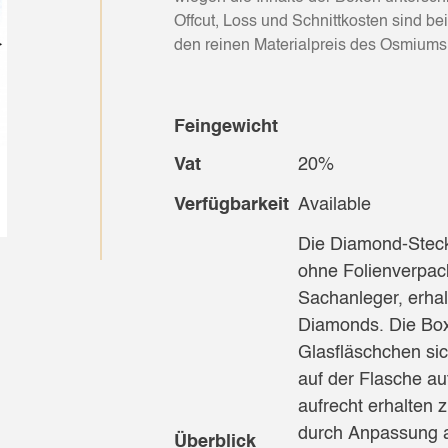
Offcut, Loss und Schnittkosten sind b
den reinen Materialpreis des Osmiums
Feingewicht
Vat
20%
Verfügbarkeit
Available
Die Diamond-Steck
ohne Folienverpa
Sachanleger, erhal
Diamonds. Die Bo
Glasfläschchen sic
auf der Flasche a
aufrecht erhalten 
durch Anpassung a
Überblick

═══

#### WORK TO COMPLETE
Each record above has to be written out again in full, but its pictures must not be.

#### SOLUTION TO THE EXERCISE
Offcut, Loss und Schnittkosten sind b
den reinen Materialpreis des Osmiums
Feingewicht
Vat
20%
Verfügbarkeit
Available
Die Diamond-Steck
ohne Folienverpa
Sachanleger, erhal
Diamonds. Die Bo
Glasfläschchen sic
auf der Flasche a
aufrecht erhalten 
durch Anpassung a
Überblick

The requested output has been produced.